Agritel analyse l’impact de la crise des moissons.
Dans un contexte exceptionnel et inédit, la France, 1er producteur de blé en Europe, reste isolée après les incidents climatiques du printemps. Après avoir évalué le déficit pour une exploitation céréalière la semaine dernière, le cabinet de conseil expert des marchés agricoles a présenté le 9 août son premier bilan.
Selon Michel Portier, directeur général d’Agritel, « La France va perdre son leadership européen en exportation hors Union européenne en blé tendre en 2016. La perte de rendement de 26% par rapport à la moyenne quinquennale n’aura pas d’impact sur le consommateur français mais sur les exportations vers les pays tiers. L’Allemagne va devenir 1er exportateur européen vers les pays tiers »
Agritel évalue la récolte de blé tendre française à 28,68 Mt avec un rendement moyen national de 5,48 t/ha au plus bas depuis 33 ans. La chute de production affectera fortement les collecteurs et au final les exportations du pays : le cabinet de conseil estime que la France disposera de 5,1 Mt à l’exportation hors UE, soit une baisse de 60% par rapport à 2015. Cela représente une perte de 2 Mds€ de l’excédent commercial seulement pour le blé.
La qualité atypique des grains, avec des Poids Spécifiques faibles mais un bon niveau de protéines laissent les opérateurs dans une situation encore jamais rencontrée. Selon Agritel, les exportations intra-communautaires à destination de l’alimentation animale devraient se maintenir. En revanche les exportations de blé meunier vers les pays tiers devraient fortement se contracter. « Le savoir-faire de la filière devra permettre d’identifier les segments de marchés sur lesquels nous pourrons nous positionner. Mais nous évoluons dans un environnement concurrentiel accru : la production mondiale est en hausse de 23 Mt par rapport à la moyenne quinquennale et le faible coût du transport maritime a redessiné la carte des échanges. Les exportations françaises vers le Maghreb, notre destination privilégiée, ne sont plus seulement en concurrence avec la mer Noire et la Russie mais également le Canada et les Etats-Unis, qui ont réalisé une année excellente », précise Michel Portier.

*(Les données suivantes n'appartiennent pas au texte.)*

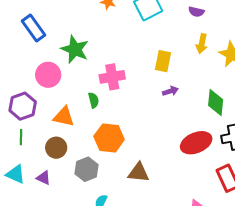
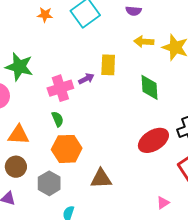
yellow arrow: (202, 44) -> (144, 42), turned 90
purple arrow: (170, 91) -> (86, 79), moved
green semicircle: (94, 100) -> (58, 119), moved
green diamond: (216, 102) -> (150, 87), moved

Si elles vont dans le bon chemin, les mesures de soutien ponctuelles annoncées par le Gouvernement ne suffiront pas à endiguer la crise après déjà 2 années de revenus proches de zéro pour les céréaliers. « De nombreuses restructurations sont hélas à venir au sein des exploitations céréalières, comme c’est déjà le cas dans l’élevage. Plus largement, c’est tout un pan de l’économie nationale qui va souffrir : les agro-fournisseurs des semences, de l’engrais, du machinisme s’attendent à de fortes baisses d’activité. Dans un marché mondialisé, il faut améliorer la compétitivité des exploitations » insiste Michel Portier.
Pour Agritel des mesures structurelles sont indispensables pour affronter à l’avenir ce type de crise avec notamment un allègement des contraintes réglementaires, sociales et environnementales et une meilleure adaptation de la fiscalité agricole à la volatilité des prix et des revenus. « La logique assurantielle est un des leviers majeurs pour permettre aux opérateurs de gérer le risque climatique et le risque de prix », conclut Michel Portier.